Le Tribunal Administratif de Paris statue sur une demande de la société Accent France, qui exerce une activité d'enseignement, visant à obtenir le remboursement d'un crédit de TVA de 100 000 euros au titre de septembre 2023. En cours d'instance, l'administration fiscale a partiellement remboursé 60 956 euros, rendant cette partie du litige sans objet. Pour le surplus, le tribunal applique les articles L. 177 du livre des procédures fiscales et 271 du code général des impôts, et estime que la société justifie du paiement de certaines factures (notamment celles de la société Sefico Nexia pour 3 907 euros) par la production de relevés bancaires. En conséquence, il accorde le remboursement partiel supplémentaire correspondant aux factures dont le paiement est établi.

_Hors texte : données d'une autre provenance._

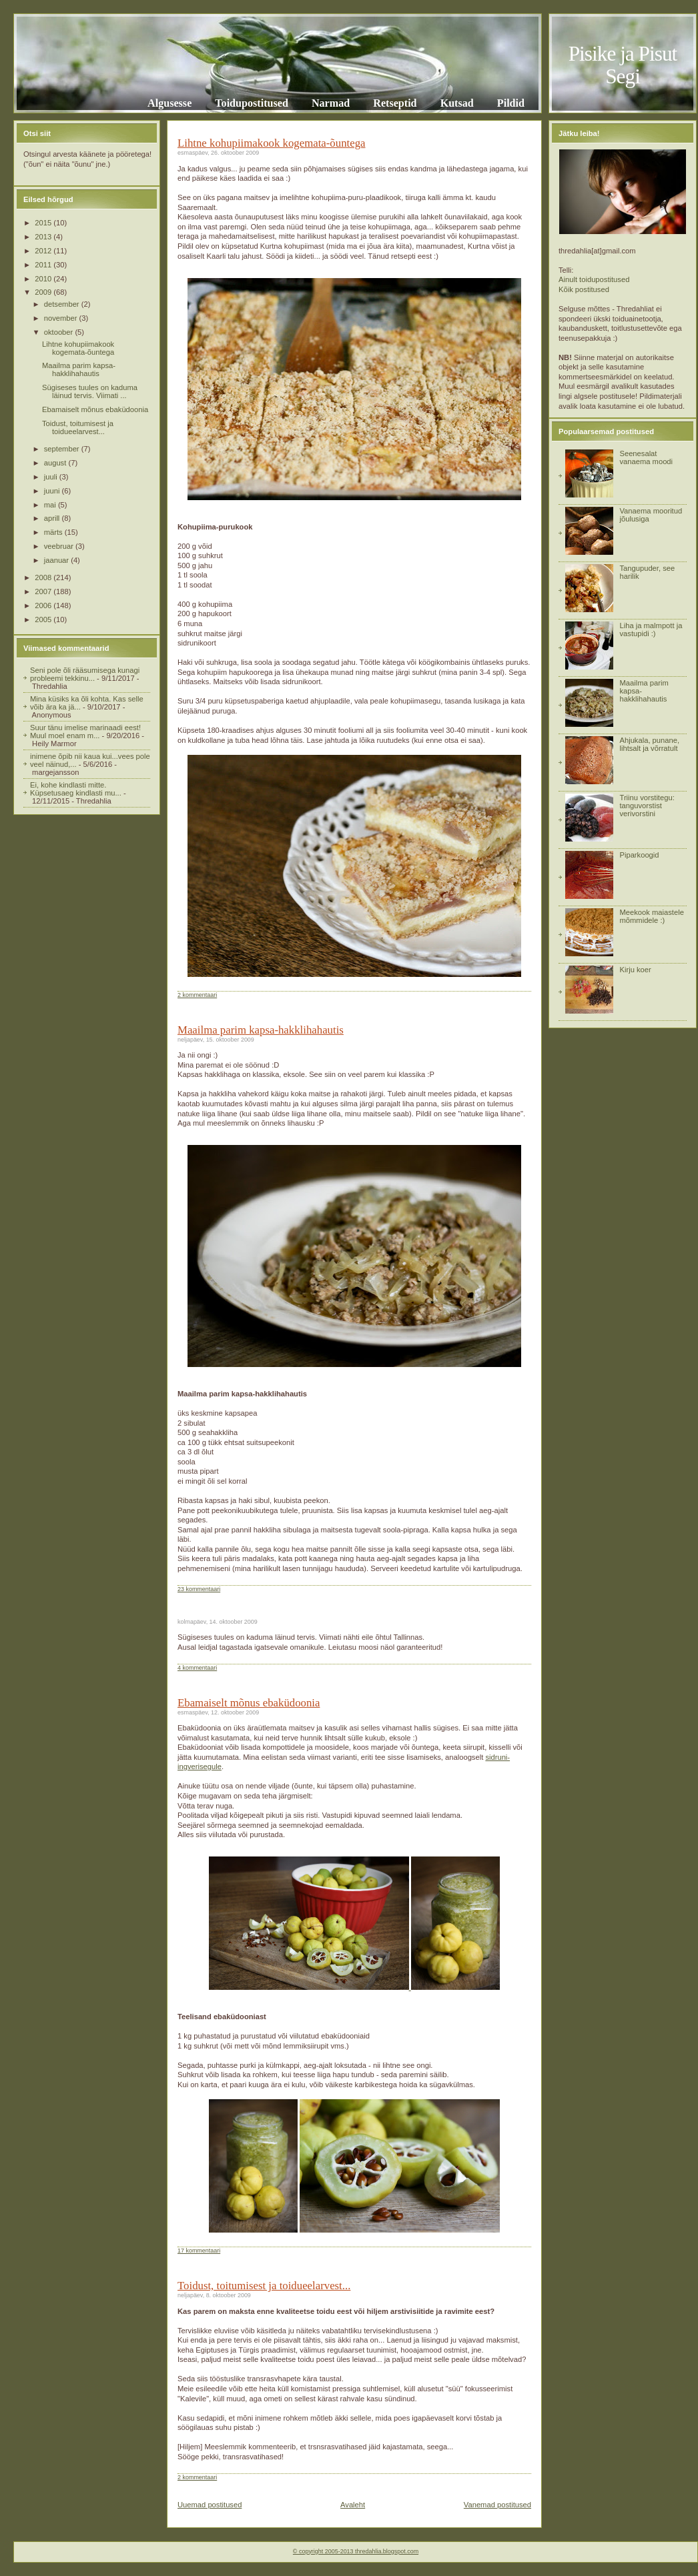 The height and width of the screenshot is (2576, 698). Describe the element at coordinates (44, 237) in the screenshot. I see `2013` at that location.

Avocat : CABINET SEFICO NEXIA AVOCATS

27 janvier 2026• 1re Section - 2e Chambre
TA75Ordonnance• Plein contentieux

Tribunal Administratif de Paris — N° TA75-2527246

Le Tribunal Administratif de Paris a été saisi par M. A... d’une requête en plein contentieux visant à contester le refus du ministre de l’intérieur de lui attribuer quatre points à la suite d’un stage de sensibilisation à la sécurité routière. En cours d’instance, l’administration a rectifié l’ordre d’enregistrement du stage et du retrait de points, rétablissant un solde de points positif et annulant la décision contestée. Le tribunal a constaté que les conclusions aux fins d’annulation et d’injonction étaient devenues sans objet et a prononcé un non-lieu à statuer sur ces points. Sur le fondement de l’article L. 761-1 du code de justice administrative, l’État a été condamné à verser 1 500 euros au requérant au titre des frais de justice.

Avocat : CABINET FRANCK COHEN AVOCAT

27 janvier 2026
TA93Décision• Plein contentieux

Tribunal Administratif de Montreuil — N° TA93-2405881

Le Tribunal Administratif de Montreuil a rejeté la requête de M. A... contestant la décision 48SI du 14 février 2024 du ministre de l’intérieur constatant l’invalidité de son permis de conduire pour solde de points nul. Le tribunal a jugé inopérant le moyen tiré du défaut de notification des décisions de retrait de points, cette notification n'affectant pas leur légalité. Il a également écarté les moyens d’insuffisance de motivation de la décision 48SI et de défaut d’information préalable, estimant que les obligations prévues aux articles L. 223-3 et R. 223-3 du code de la route avaient été respectées.

Avocat : LACOUR AVOCATS

27 janvier 2026• 4ème Chambre (JU)
TA93Décision• Plein contentieux

Tribunal Administratif de Montreuil — N° TA93-2406278

Le Tribunal Administratif de Montreuil a examiné la requête de M. A... contestant la décision 48SI du ministre de l'intérieur constatant l'invalidité de son permis de conduire pour solde de points nul, ainsi que les retraits de points consécutifs à plusieurs infractions. Le tribunal a constaté un non-lieu à statuer sur les conclusions relatives à l'infraction du 5 décembre 2022 et à la décision 48SI, ces mentions ayant été supprimées du relevé d'information. Il a également déclaré irrecevables les conclusions concernant l'infraction du 19 août 2022, le point retiré ayant été restitué avant l'introduction de la requête. Sur le fond, le tribunal a rejeté le moyen tiré du défaut d'information préalable prévu aux articles L. 223-3 et R. 223-3 du code de la route, estimant que les documents remis au requérant lors des verbalisations contenaient les mentions obligatoires.